Nucléaire, transferts de technologies et guerre commerciale

Construction d’un réacteur AP 1000 à Sanmen
par Westinghouse et la State Nuclear Power Technology Company 国 家 核 电

Pékin vient de communiquer de manière assez ambiguë sur l’état de son industrie nucléaire civile et ses capacités à l’export. Selon un article publié le 2 février par le China Daily, qui citait Gu Jun, Président de l’autorité nucléaire, « la Chine disposera dès cette année d’un réacteur nucléaire de la famille CAP 1400 développé de manière indépendante et exportable sur le marché mondial ».

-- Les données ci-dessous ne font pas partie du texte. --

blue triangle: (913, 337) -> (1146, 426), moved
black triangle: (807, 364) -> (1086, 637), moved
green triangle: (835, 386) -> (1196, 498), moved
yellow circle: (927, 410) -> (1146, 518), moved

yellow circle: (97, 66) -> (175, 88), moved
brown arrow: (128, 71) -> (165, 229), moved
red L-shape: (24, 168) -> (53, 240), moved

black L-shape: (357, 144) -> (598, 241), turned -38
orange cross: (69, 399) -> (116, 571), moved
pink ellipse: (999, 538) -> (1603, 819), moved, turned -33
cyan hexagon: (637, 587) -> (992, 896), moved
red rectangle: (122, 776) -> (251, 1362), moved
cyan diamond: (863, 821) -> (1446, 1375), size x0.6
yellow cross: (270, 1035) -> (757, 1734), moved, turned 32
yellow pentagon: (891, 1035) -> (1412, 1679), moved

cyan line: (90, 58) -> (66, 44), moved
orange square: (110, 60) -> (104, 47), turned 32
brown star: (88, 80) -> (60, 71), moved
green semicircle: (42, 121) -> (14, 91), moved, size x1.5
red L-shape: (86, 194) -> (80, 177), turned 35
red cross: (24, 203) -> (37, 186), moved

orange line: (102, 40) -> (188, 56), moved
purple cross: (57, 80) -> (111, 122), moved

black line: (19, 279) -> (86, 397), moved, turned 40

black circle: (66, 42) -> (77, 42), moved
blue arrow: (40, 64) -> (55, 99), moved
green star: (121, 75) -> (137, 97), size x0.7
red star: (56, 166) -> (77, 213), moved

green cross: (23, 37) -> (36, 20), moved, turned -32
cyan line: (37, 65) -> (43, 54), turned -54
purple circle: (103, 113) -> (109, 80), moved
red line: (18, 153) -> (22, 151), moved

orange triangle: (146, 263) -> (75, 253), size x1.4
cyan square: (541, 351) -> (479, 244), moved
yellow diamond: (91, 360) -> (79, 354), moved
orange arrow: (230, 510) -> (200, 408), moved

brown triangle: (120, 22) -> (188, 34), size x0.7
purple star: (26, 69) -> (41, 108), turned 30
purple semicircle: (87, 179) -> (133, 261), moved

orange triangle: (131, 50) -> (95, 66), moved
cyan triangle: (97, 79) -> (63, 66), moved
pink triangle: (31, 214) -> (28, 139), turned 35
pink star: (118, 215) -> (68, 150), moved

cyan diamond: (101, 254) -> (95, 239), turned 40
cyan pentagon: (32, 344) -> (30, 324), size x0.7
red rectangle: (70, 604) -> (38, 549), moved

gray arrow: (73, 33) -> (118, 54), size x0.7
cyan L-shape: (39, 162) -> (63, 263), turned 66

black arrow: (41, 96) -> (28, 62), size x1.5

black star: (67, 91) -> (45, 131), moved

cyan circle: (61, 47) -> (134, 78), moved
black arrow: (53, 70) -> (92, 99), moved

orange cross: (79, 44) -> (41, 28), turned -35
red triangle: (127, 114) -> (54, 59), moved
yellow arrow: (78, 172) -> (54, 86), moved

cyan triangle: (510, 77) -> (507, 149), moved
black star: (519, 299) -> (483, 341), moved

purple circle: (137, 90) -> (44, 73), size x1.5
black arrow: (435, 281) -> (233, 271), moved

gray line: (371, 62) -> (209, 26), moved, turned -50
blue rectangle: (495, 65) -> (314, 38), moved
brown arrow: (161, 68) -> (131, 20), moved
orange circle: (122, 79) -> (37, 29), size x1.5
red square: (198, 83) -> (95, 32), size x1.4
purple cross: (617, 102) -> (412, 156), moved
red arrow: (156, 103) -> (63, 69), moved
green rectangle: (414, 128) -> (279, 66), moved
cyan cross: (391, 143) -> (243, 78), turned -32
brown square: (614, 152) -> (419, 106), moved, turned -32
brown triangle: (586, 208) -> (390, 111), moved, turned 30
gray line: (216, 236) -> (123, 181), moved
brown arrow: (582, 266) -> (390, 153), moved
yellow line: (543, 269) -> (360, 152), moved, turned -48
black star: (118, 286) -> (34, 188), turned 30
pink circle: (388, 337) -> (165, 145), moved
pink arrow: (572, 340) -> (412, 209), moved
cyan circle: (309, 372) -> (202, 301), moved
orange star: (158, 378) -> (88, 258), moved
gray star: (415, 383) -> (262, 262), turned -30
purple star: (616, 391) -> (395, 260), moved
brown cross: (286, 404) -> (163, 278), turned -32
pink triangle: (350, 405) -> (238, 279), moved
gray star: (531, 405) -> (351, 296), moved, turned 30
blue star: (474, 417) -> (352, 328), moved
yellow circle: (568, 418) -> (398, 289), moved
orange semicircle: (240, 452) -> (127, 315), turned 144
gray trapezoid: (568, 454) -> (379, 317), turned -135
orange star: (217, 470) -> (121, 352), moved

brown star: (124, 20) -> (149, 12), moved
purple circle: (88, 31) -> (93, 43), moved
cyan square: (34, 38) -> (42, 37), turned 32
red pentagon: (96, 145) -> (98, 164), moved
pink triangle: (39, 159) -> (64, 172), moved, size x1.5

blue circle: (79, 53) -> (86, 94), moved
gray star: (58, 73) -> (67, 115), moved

Le journal ajoute, citant toujours Gu Jun , que « l’industrie nucléaire chinoise possède les droits de propriété du CAP 1400, ce qui rend l’exportation possible et qu’à cet effet une unité modèle sera construite d’ici la fin 2013 ».

Mais, dans le même temps, l’auteur précise que cette réalisation repose sur une coopération avec Westinghouse à partir des technologies de l’AP 1000, réacteur de 3e génération à l’efficacité énergétique supérieure à celle des modèles plus anciens, dont la première unité, construite à Sanmen Zhejiang, sera opérationnelle en 2014 et les 3 autres en 2016 (une autre à Sanmen et deux autres à Haiyang, au Shandong). En 2011 la société américaine a engagé des négociations pour la construction de 10 réacteurs supplémentaires.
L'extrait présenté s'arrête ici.